:: Exercise requirements ::
The records below are to be repeated exactly, and their pictures left out.

:: Extracted information ::
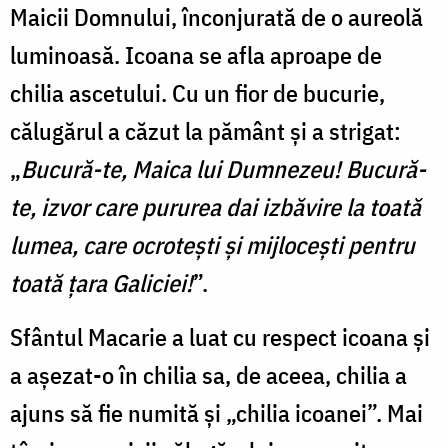
Maicii Domnului, înconjurată de o aureolă
luminoasă. Icoana se afla aproape de
chilia ascetului. Cu un fior de bucurie,
călugărul a căzut la pământ și a strigat:
„
Bucură-te, Maica lui Dumnezeu! Bucură-
te, izvor care pururea dai izbăvire la toată
lumea, care ocrotești și mijlocești pentru
toată țara Galiciei!
”.
Sfântul Macarie a luat cu respect icoana și
a așezat-o în chilia sa, de aceea, chilia a
ajuns să fie numită și „chilia icoanei”. Mai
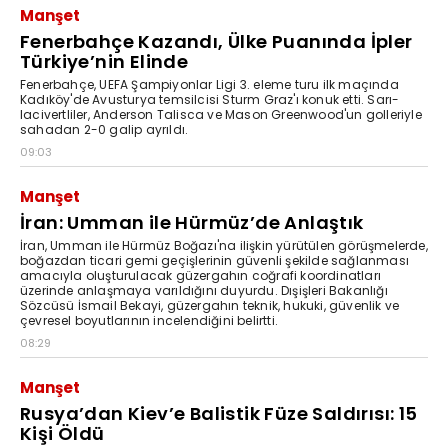
Manşet
Fenerbahçe Kazandı, Ülke Puanında İpler
Türkiye’nin Elinde
Fenerbahçe, UEFA Şampiyonlar Ligi 3. eleme turu ilk maçında
Kadıköy'de Avusturya temsilcisi Sturm Graz'ı konuk etti. Sarı-
lacivertliler, Anderson Talisca ve Mason Greenwood'un golleriyle
sahadan 2-0 galip ayrıldı.
09:03
Manşet
İran: Umman ile Hürmüz’de Anlaştık
İran, Umman ile Hürmüz Boğazı'na ilişkin yürütülen görüşmelerde,
boğazdan ticari gemi geçişlerinin güvenli şekilde sağlanması
amacıyla oluşturulacak güzergahın coğrafi koordinatları
üzerinde anlaşmaya varıldığını duyurdu. Dışişleri Bakanlığı
Sözcüsü İsmail Bekayi, güzergahın teknik, hukuki, güvenlik ve
çevresel boyutlarının incelendiğini belirtti.
08:29
Manşet
Rusya’dan Kiev’e Balistik Füze Saldırısı: 15
Kişi Öldü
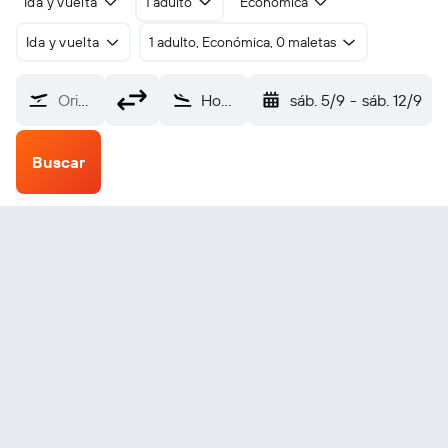
Ida y vuelta
1 adulto
Económica
Ida y vuelta
1 adulto, Económica, 0 maletas
Origen
Hoarafushi (HRF)
sáb. 5/9
-
sáb. 12/9
Buscar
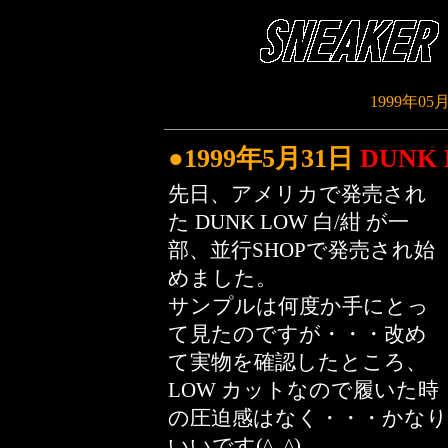
1999年05
●1999年5月31日
DUNK
先日、アメリカで発売され
た DUNK LOW 白/紺 が一
部、並行SHOPで発売され始
めました。
サンプルは何度か手にとっ
て見たのですが・・・改め
て実物を確認したところ、
LOW カットなので履いた時
の圧迫感はなく・・・かなり
いいです(^_^)。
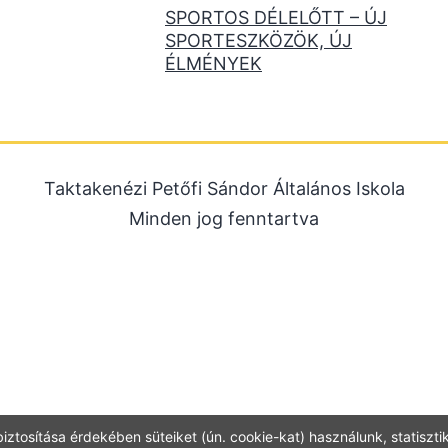
SPORTOS DÉLELŐTT – ÚJ
SPORTESZKÖZÖK, ÚJ
ÉLMÉNYEK
Taktakenézi Petőfi Sándor Általános Iskola
Minden jog fenntartva
iztosítása érdekében süteiket (ún. cookie-kat) használunk, statisztik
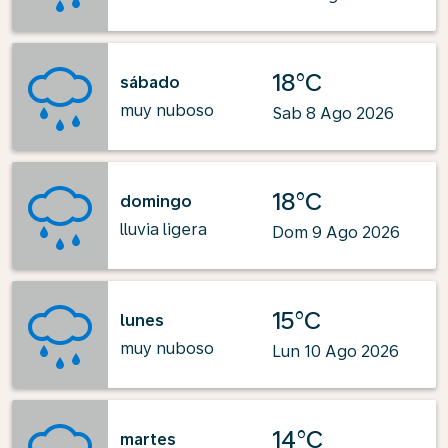
18°C
sábado
muy nuboso
Sab 8 Ago 2026
18°C
domingo
lluvia ligera
Dom 9 Ago 2026
15°C
lunes
muy nuboso
Lun 10 Ago 2026
14°C
martes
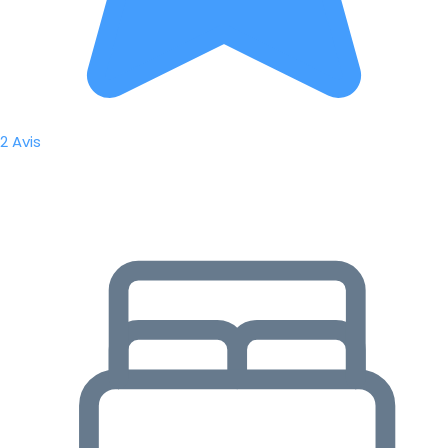
2 Avis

:: Answer below ::
Maicii Domnului, înconjurată de o aureolă
luminoasă. Icoana se afla aproape de
chilia ascetului. Cu un fior de bucurie,
călugărul a căzut la pământ și a strigat:
„
Bucură-te, Maica lui Dumnezeu! Bucură-
te, izvor care pururea dai izbăvire la toată
lumea, care ocrotești și mijlocești pentru
toată țara Galiciei!
”.
Sfântul Macarie a luat cu respect icoana și
a așezat-o în chilia sa, de aceea, chilia a
ajuns să fie numită și „chilia icoanei”. Mai
Manşet
Fenerbahçe Kazandı, Ülke Puanında İpler
Türkiye’nin Elinde
Fenerbahçe, UEFA Şampiyonlar Ligi 3. eleme turu ilk maçında
Kadıköy'de Avusturya temsilcisi Sturm Graz'ı konuk etti. Sarı-
lacivertliler, Anderson Talisca ve Mason Greenwood'un golleriyle
sahadan 2-0 galip ayrıldı.
09:03
Manşet
İran: Umman ile Hürmüz’de Anlaştık
İran, Umman ile Hürmüz Boğazı'na ilişkin yürütülen görüşmelerde,
boğazdan ticari gemi geçişlerinin güvenli şekilde sağlanması
amacıyla oluşturulacak güzergahın coğrafi koordinatları
üzerinde anlaşmaya varıldığını duyurdu. Dışişleri Bakanlığı
Sözcüsü İsmail Bekayi, güzergahın teknik, hukuki, güvenlik ve
çevresel boyutlarının incelendiğini belirtti.
08:29
Manşet
Rusya’dan Kiev’e Balistik Füze Saldırısı: 15
Kişi Öldü
Ida y vuelta
1 adulto
Económica
Ida y vuelta
1 adulto, Económica, 0 maletas
Origen
Hoarafushi (HRF)
sáb. 5/9
-
sáb. 12/9
Buscar
1999年05
●1999年5月31日
DUNK
先日、アメリカで発売され
た DUNK LOW 白/紺 が一
部、並行SHOPで発売され始
めました。
サンプルは何度か手にとっ
て見たのですが・・・改め
て実物を確認したところ、
LOW カットなので履いた時
の圧迫感はなく・・・かなり
いいです(^_^)。
SPORTOS DÉLELŐTT – ÚJ
SPORTESZKÖZÖK, ÚJ
ÉLMÉNYEK
Taktakenézi Petőfi Sándor Általános Iskola
Minden jog fenntartva
iztosítása érdekében süteiket (ún. cookie-kat) használunk, statisztik
18°C
sábado
muy nuboso
Sab 8 Ago 2026
18°C
domingo
lluvia ligera
Dom 9 Ago 2026
15°C
lunes
muy nuboso
Lun 10 Ago 2026
14°C
martes
2 Avis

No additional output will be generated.